It feels to me like everything is getting worse. Brexit. Trump. Growing inequality, a resurgent right-wing. It didn’t used to be like this, it used to feel like the world was getting better. But then, I thought, maybe I’ve got to a certain age, and succumbed to Better-in-the-Old-Days-itis, the kind of thing I used to criticise bitterly.
The subtitle of Factfulness is “Ten Reasons We’re Wrong About the World – and Why Things Are Better Than You Think”. A data-driven antidote to my anxiety was very appealing, and the book really doesn’t disappoint.
There’s no attempt to deny the bad things that are worrying me, but the emphasis is on the longer term trend (“things can be both bad and better”). It reminds me of that line in Obama’s farewell speech: “Yes, our progress has been uneven. The work of democracy has always been hard, contentious and sometimes bloody. For every two steps forward, it often feels we take one step back.”
Rosling identifies four different income levels that Rosling to avoid the outdated division between the “developed” and “developing” world and illustrate how fluid the status of countries can be, and how over a relatively short space of time a lot of nations (and people) have shifted up through the levels.
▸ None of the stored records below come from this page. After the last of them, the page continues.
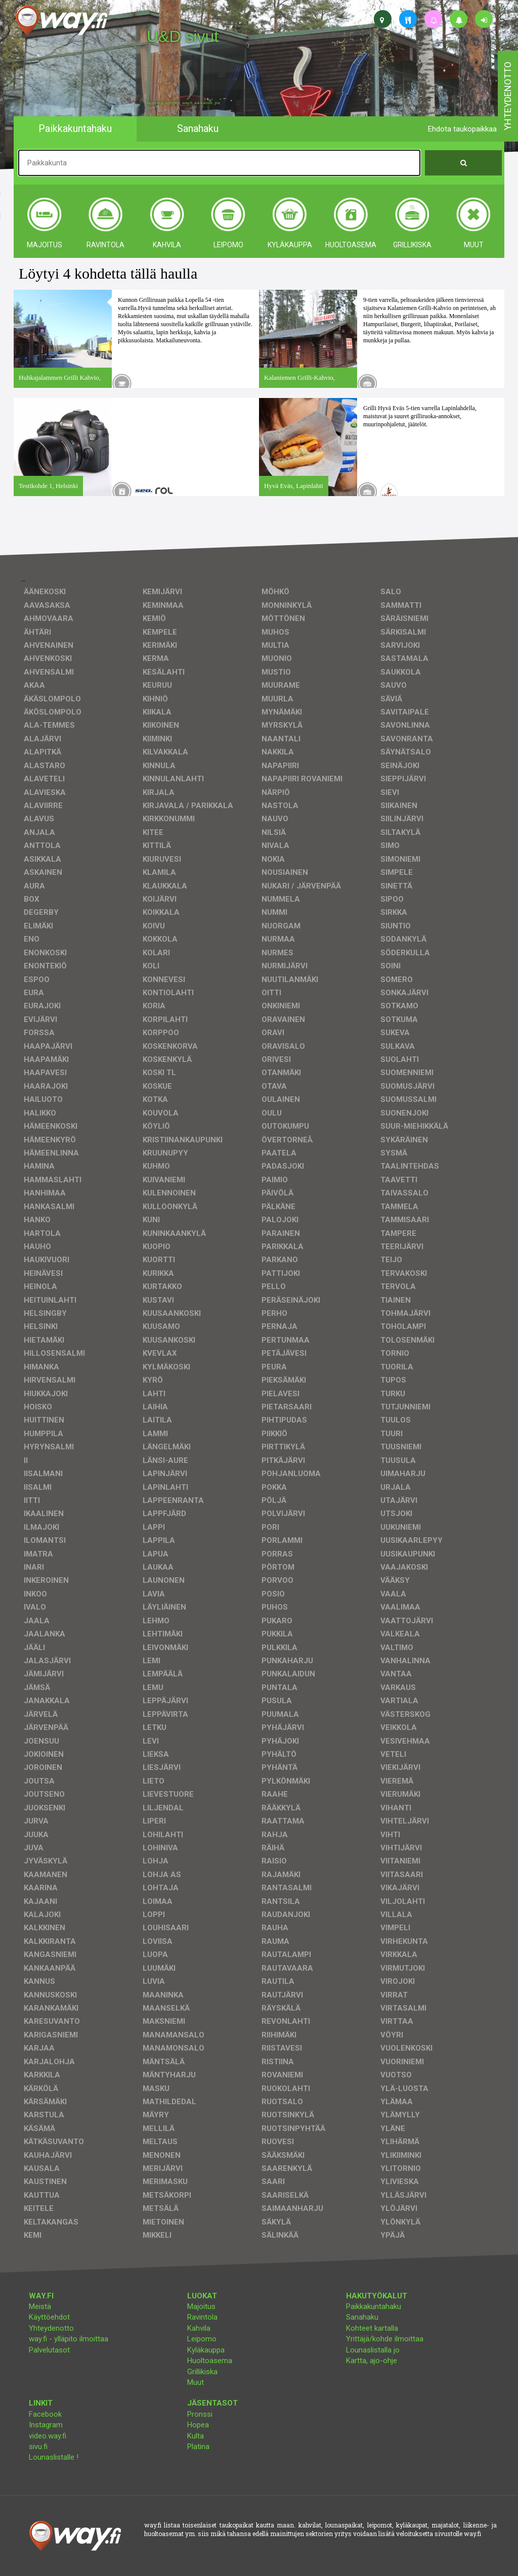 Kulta (195, 2435)
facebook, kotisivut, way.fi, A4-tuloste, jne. (184, 103)
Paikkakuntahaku (373, 2306)
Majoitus (201, 2306)
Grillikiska (202, 2371)
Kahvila (198, 2328)
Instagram (46, 2424)
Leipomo (202, 2338)
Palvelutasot (49, 2350)
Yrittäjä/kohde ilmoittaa (384, 2338)
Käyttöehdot (49, 2317)
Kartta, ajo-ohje (371, 2360)
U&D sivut (183, 36)
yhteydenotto (507, 96)
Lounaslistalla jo (373, 2350)
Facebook (45, 2414)
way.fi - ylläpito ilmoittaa (68, 2338)
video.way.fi (47, 2435)
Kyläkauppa (206, 2350)
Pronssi (199, 2414)
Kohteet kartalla (372, 2328)
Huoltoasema (209, 2360)
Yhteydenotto (51, 2328)
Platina (198, 2446)
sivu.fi (38, 2446)
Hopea (198, 2424)
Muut (195, 2382)
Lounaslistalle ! (53, 2457)
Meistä (40, 2306)
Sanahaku (362, 2317)
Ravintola (202, 2317) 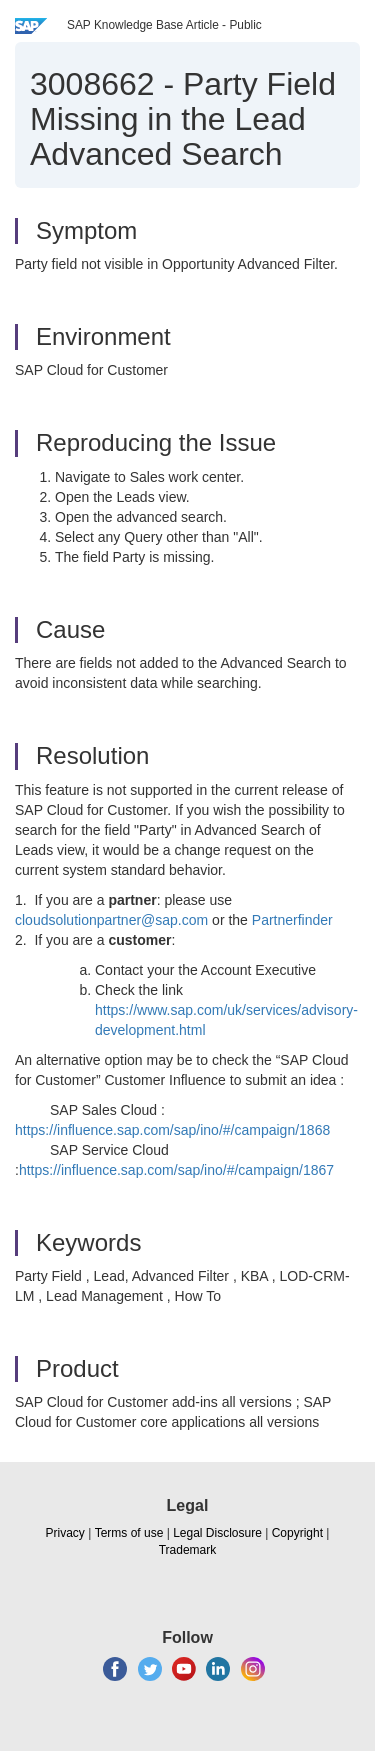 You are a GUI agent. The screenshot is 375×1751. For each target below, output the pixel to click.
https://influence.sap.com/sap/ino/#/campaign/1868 (172, 1130)
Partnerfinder (292, 920)
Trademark (188, 1550)
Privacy (65, 1533)
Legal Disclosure (217, 1533)
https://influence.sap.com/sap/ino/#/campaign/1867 (176, 1170)
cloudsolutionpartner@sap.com (111, 920)
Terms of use (129, 1533)
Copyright (297, 1533) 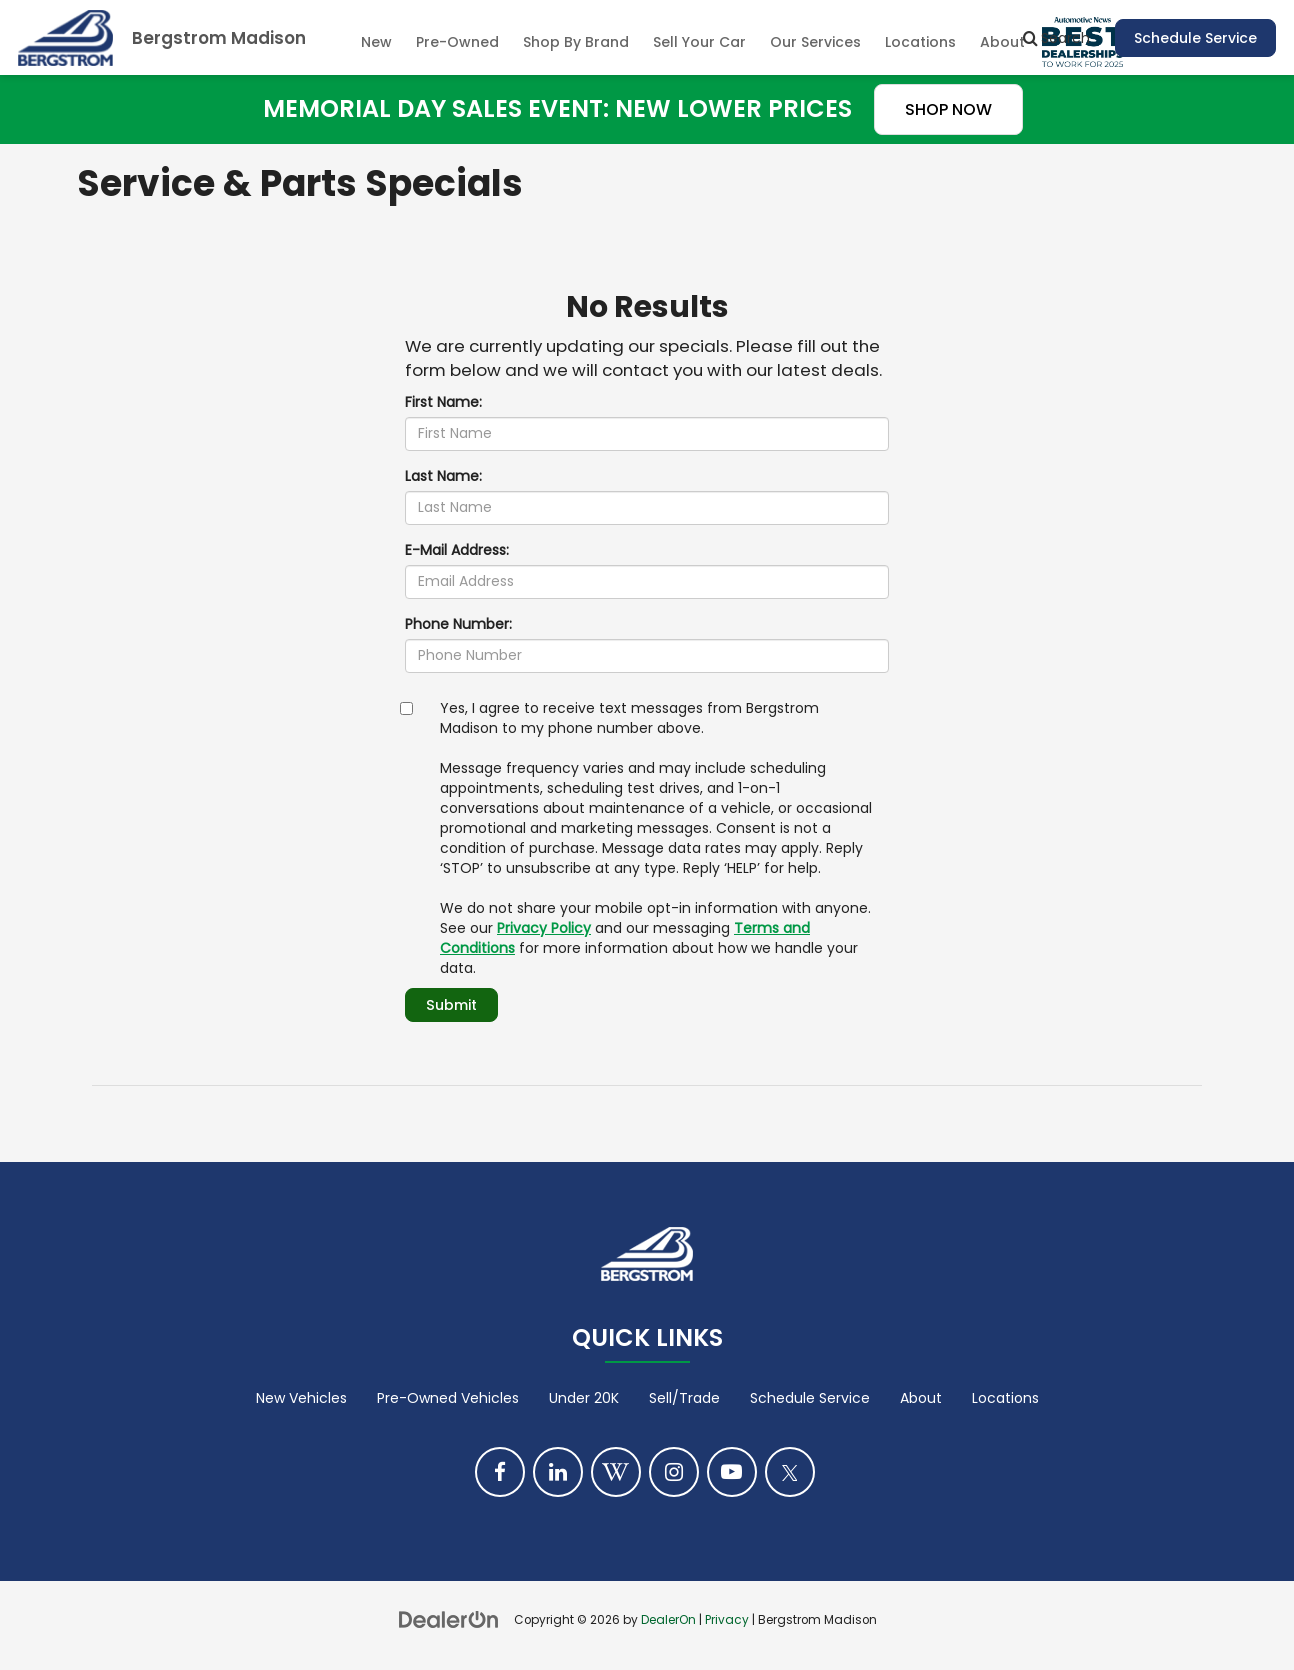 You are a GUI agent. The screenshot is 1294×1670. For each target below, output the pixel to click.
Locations (920, 42)
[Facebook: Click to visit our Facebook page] (500, 1472)
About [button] (1002, 42)
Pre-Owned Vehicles (448, 1398)
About (921, 1398)
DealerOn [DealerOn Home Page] (668, 1620)
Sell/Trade (684, 1398)
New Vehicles (301, 1398)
I will use the four levels throughout the rest of the book to explain all kinds of things, including elevators, drownings, sex, cookery, and rhinos.
I’m also relieved to discover my anxiety about the way things are going isn’t purely down to my ignorance – Rosling has tested all sorts of different groups, and the highly educated share many of the same misconceptions about progress that is outside their immediate field of specialism. Of course there are good reasons for that.
If we thought there might be a lion in the grass, it wasn’t sensible to do too much analysis. Those who stopped and carefully analyzed the probabilities are not our ancestors. We are the offspring of those who decided and acted quickly with insufficient information.
So to try to enable us to see the world more clearly, Rosling identifies 10 misconceptions, and every chapter is formatted to explain how we can be more factful in order to overcome each of them. Understanding the improvements in the world is essential to understanding what interventions are effective, and focusing on what matters. Rosling doesn’t argue there aren’t serious risks still to concern us, but it puts things in perspective:
I don’t tell you not to worry. I tell you to worry about the right things. I don’t tell you to look away from the news or to ignore the activists’ calls to action. I tell you to ignore the noise, but keep an eye on the big global risks. I don’t tell you not to be afraid. I tell you to stay coolheaded and support the global collaborations we need to reduce these risks. Control your urgency instinct. Control all your dramatic instincts. Be less stressed by the imaginary problems of an overdramatic world, and more alert to the real problems and how to solve them.
This means challenging your worldview where the facts don’t fit, and where you have made mistakes, being curious rather than embarrassed:
It is quite exciting being curious, because it means you are always discovering something interesting.
Perhaps the most remarkable thing about this optimistic book is how much of it was prepared whilst Rosling himself knew he had only months to live. It is written with Ola Rosling and Anna Rosling Rönnlund who also completed the book (and who Rosling credits throughout but I didn’t quite fit in the title of this post). It’s such a light-hearted and positive read which is especially remarkable given the circumstances in which it was written – Rosling really was an inspiring man.